Marie-Françoise Cupif : Pourquoi avez-vous eu envie de traduire en malgache le livre qu'Annelies Wuillemin a écrit sur la vie du père Joseph ?
Arsène Razanatsimba : Alors que le père Joseph et son Mouvement étaient pour moi complètement inconnus, pour la campagne de carême que nous avions l'habitude d'organiser dans notre collège, un de mes amis a proposé, il y a quelques années, de parler d'ATD Quart Monde. C'est alors que j'en ai entendu parler pour la première fois. On m'a communiqué le nom de famille du père Joseph, mais je n'arrivais pas à le prononcer. Comme je voulais en savoir davantage, j'ai été présenté à une volontaire, Chantal Laureau, qui m'a donné beaucoup de livres.
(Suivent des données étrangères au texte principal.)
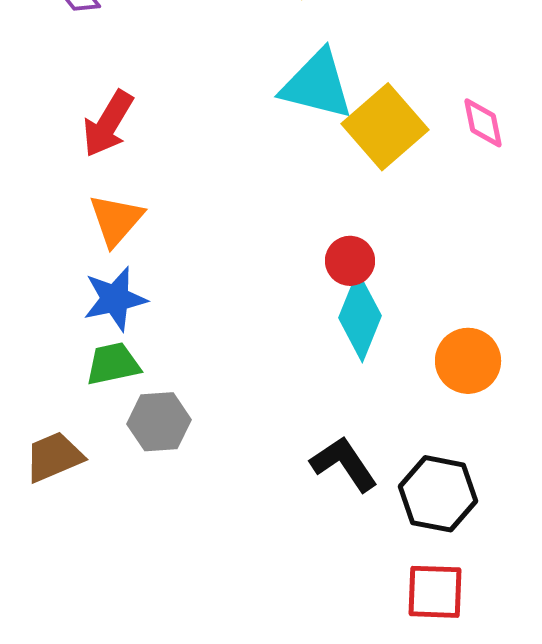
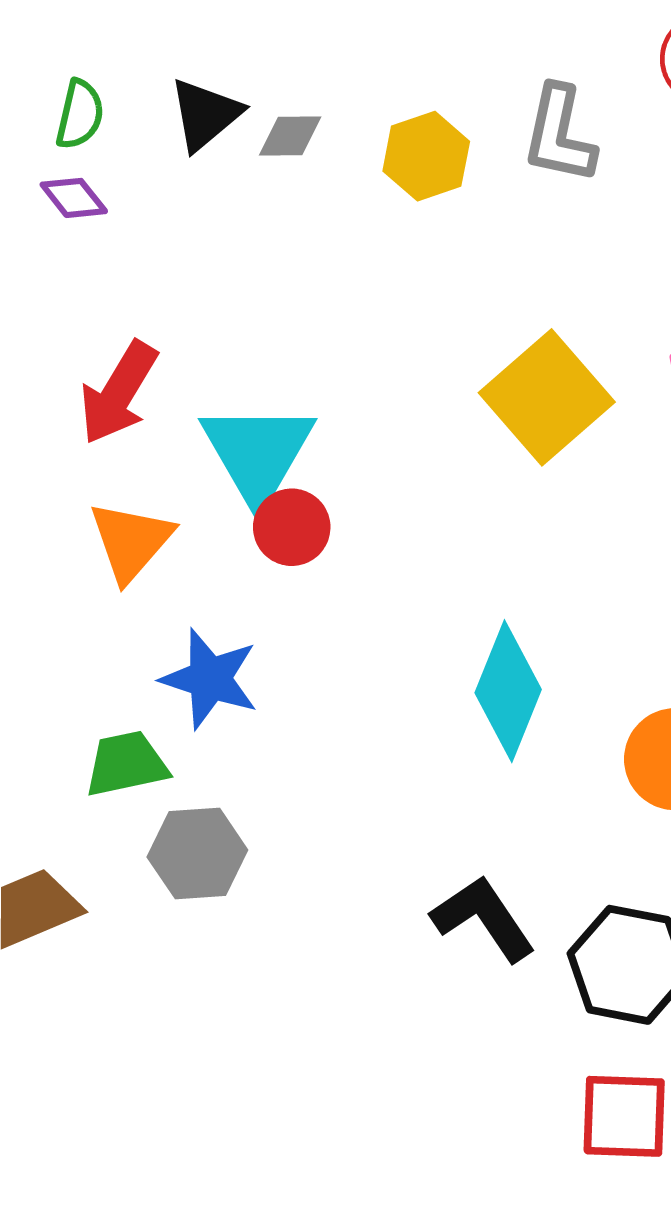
cyan triangle: (317, 85) -> (258, 453), moved, turned 46
red circle: (350, 261) -> (292, 527), moved
blue star: (115, 299) -> (210, 679), moved, turned 30

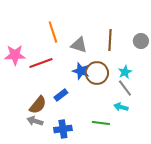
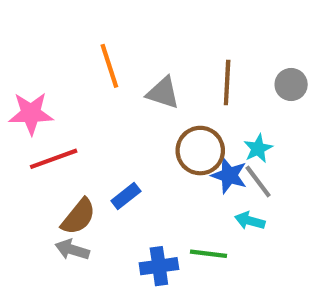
red line: (41, 63) -> (54, 159), moved
blue star: (81, 71) -> (229, 175), moved
blue cross: (63, 129) -> (159, 266), moved

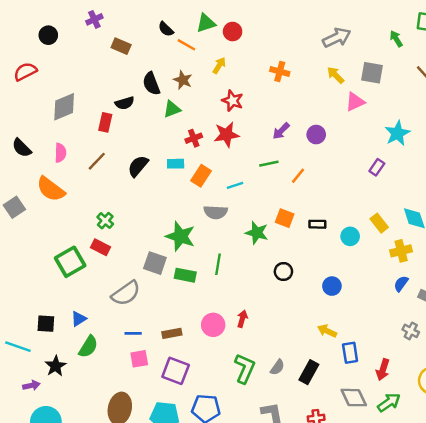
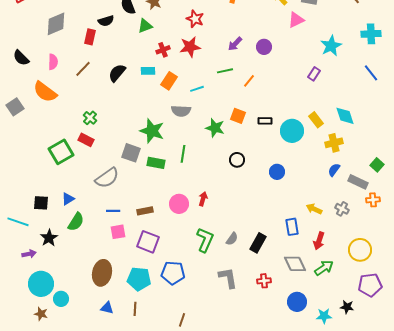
cyan circle: (350, 236) -> (292, 131), size x1.5
yellow arrow: (327, 331) -> (314, 209), moved

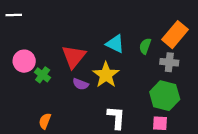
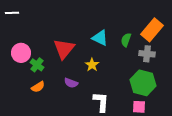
yellow star: (106, 75) -> (92, 65), size x0.6
purple semicircle: (81, 84) -> (71, 83), moved
orange semicircle: (45, 121) -> (38, 87), moved, turned -144

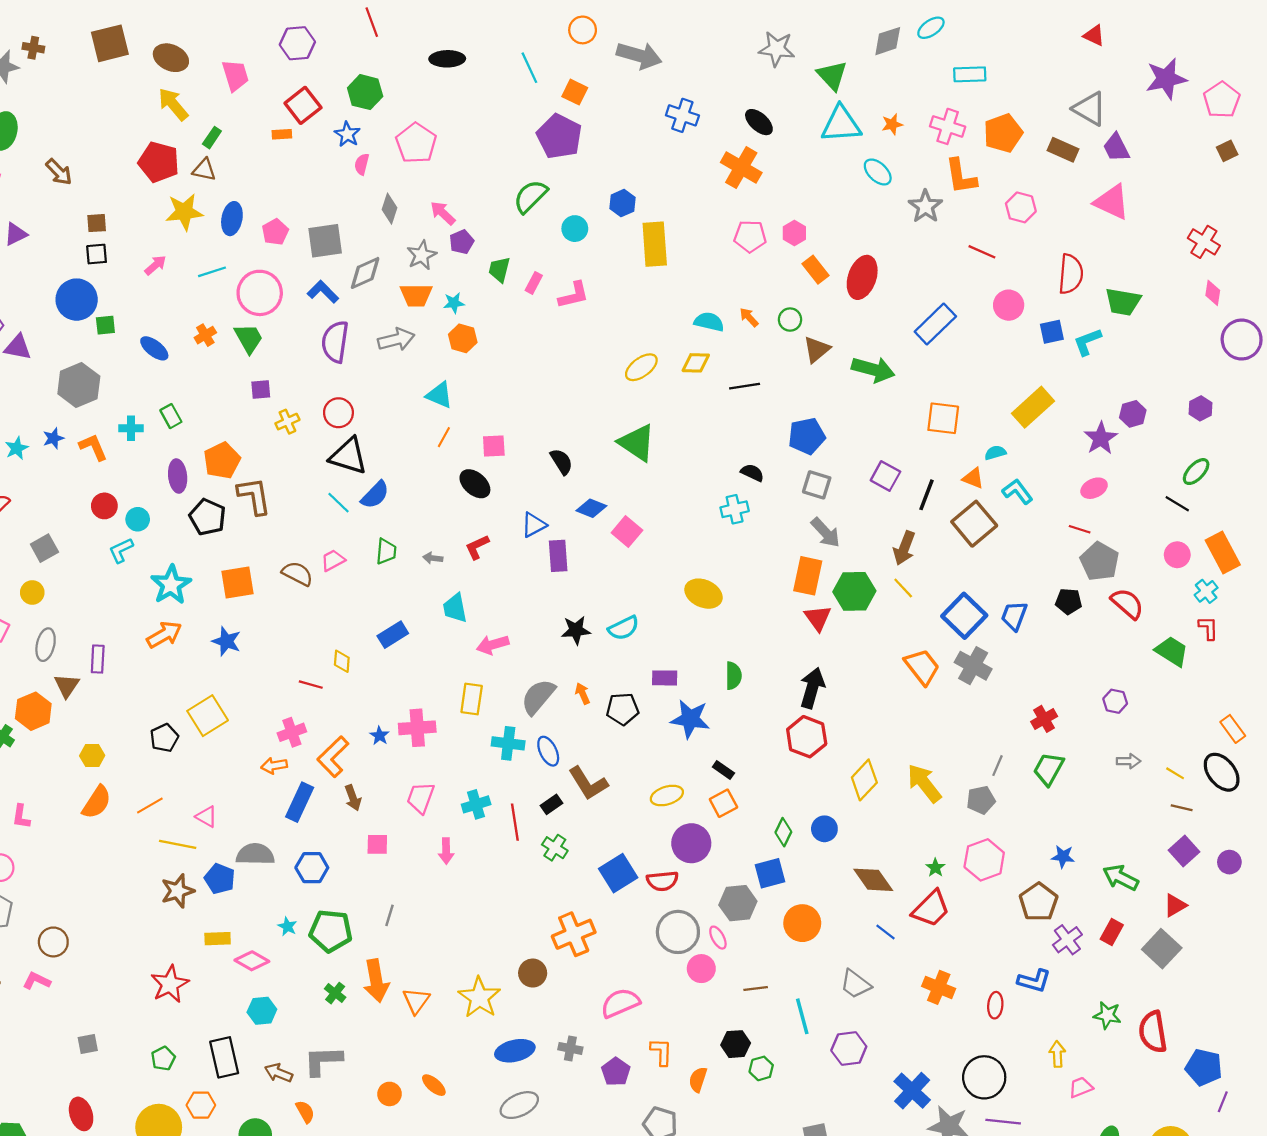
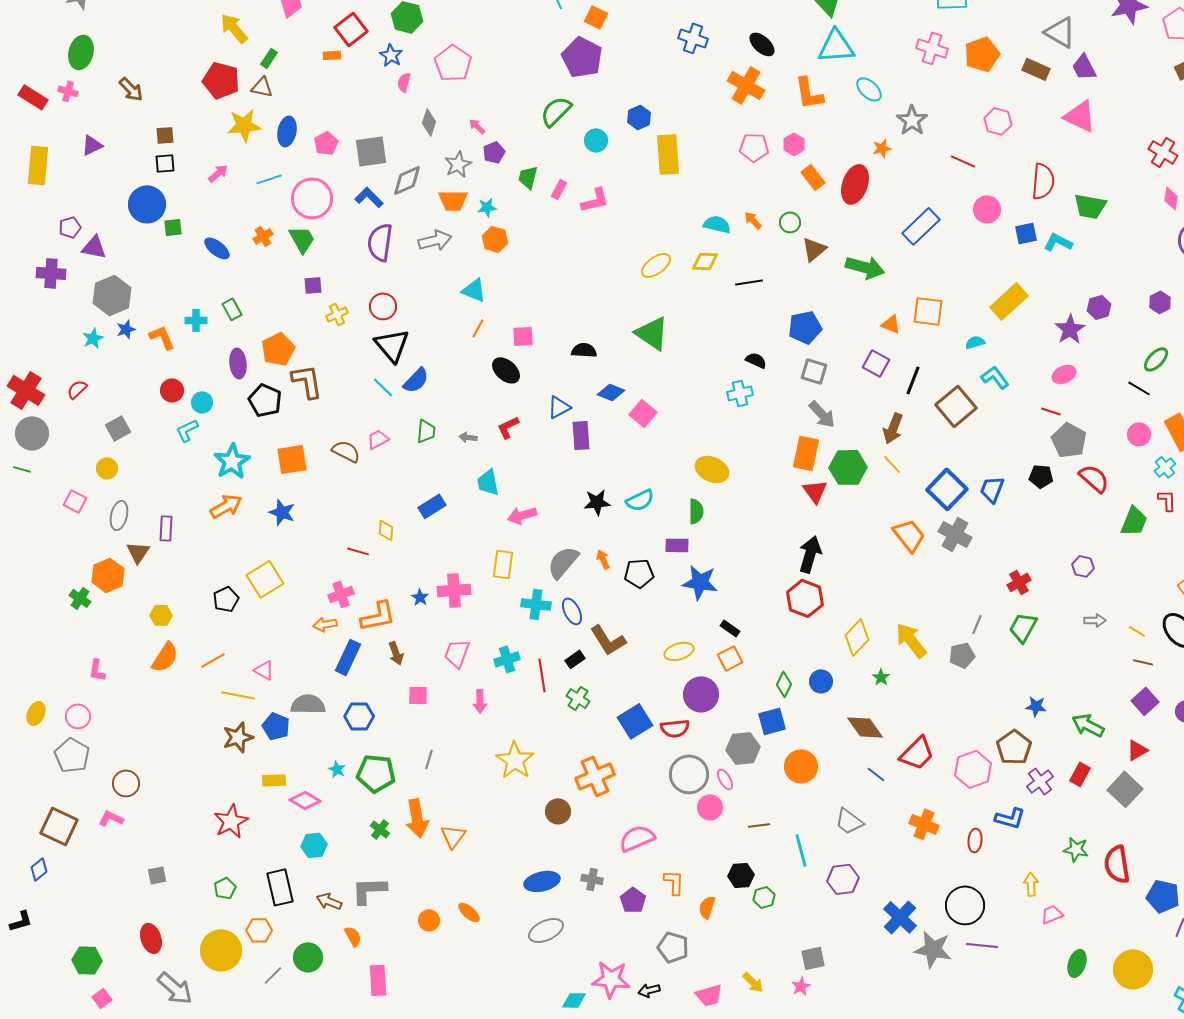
orange star: (892, 124) -> (882, 148), moved
orange L-shape: (961, 176) -> (809, 93), moved
pink arrow: (443, 213) -> (477, 126), size x0.7
cyan L-shape: (1087, 342) -> (1058, 242), turned 48
gray hexagon: (79, 385) -> (112, 295), moved
black triangle: (348, 456) -> (392, 345), turned 33
black semicircle: (561, 462) -> (584, 350), turned -55
orange triangle: (973, 478) -> (891, 324), moved
green trapezoid: (1172, 651) -> (1134, 521), turned 80
green semicircle: (733, 676) -> (696, 511), moved
orange L-shape: (333, 757) -> (378, 616), turned -147
pink hexagon: (984, 860) -> (973, 769), moved
green star: (935, 868) -> (881, 677), moved
yellow star: (479, 997) -> (515, 760), moved

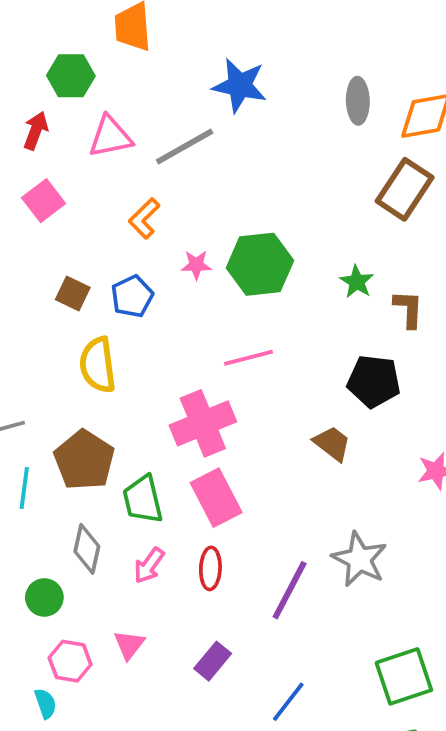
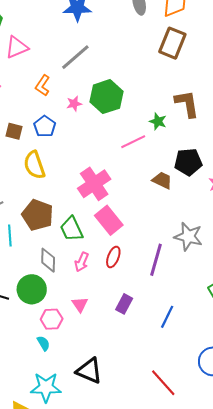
gray line: (185, 147) -> (75, 57), moved
green star: (357, 282) -> (158, 121), moved
brown L-shape: (408, 309) -> (187, 104), size x1.4
pink line: (249, 358) -> (133, 142), moved
black pentagon: (374, 381) -> (188, 162), moved
red ellipse: (210, 568) -> (113, 257), turned 30
green circle: (44, 597) -> (32, 289), size x1.5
J'ai lu par exemple Les pauvres sont l'Eglise, une biographie du père Joseph et aussi des écrits sur l'histoire du Mouvement. Mais, en même temps, je suis allé voir comment ce Mouvement fonctionnait. Or là j'ai découvert que les gens parlaient du père Joseph sans vraiment le connaître. Et puis un jour un délégué du Mouvement est arrivé à Tananarive avec le livre Joseph écrit en français par Annelies Wuillemin. Zoé l'a lu en premier et a dit : « C'est formidable, je connais le père Joseph maintenant ! » J'ai dit : « J'ai envie de le lire moi aussi. » Je l'ai lu et effectivement j'ai été de l'avis de Zoé : j'ai fait la connaissance du vrai père Joseph. C'est pour cela que j'ai voulu que les gens d'ici, qui ne parlent pas le français et qui parlent du père Joseph sans le connaître, le connaissent vraiment !
M-F.C. : Cette lecture de Joseph par Annelies Wuillemin vous a-t-elle apporté des choses en plus que ce que vous saviez déjà ?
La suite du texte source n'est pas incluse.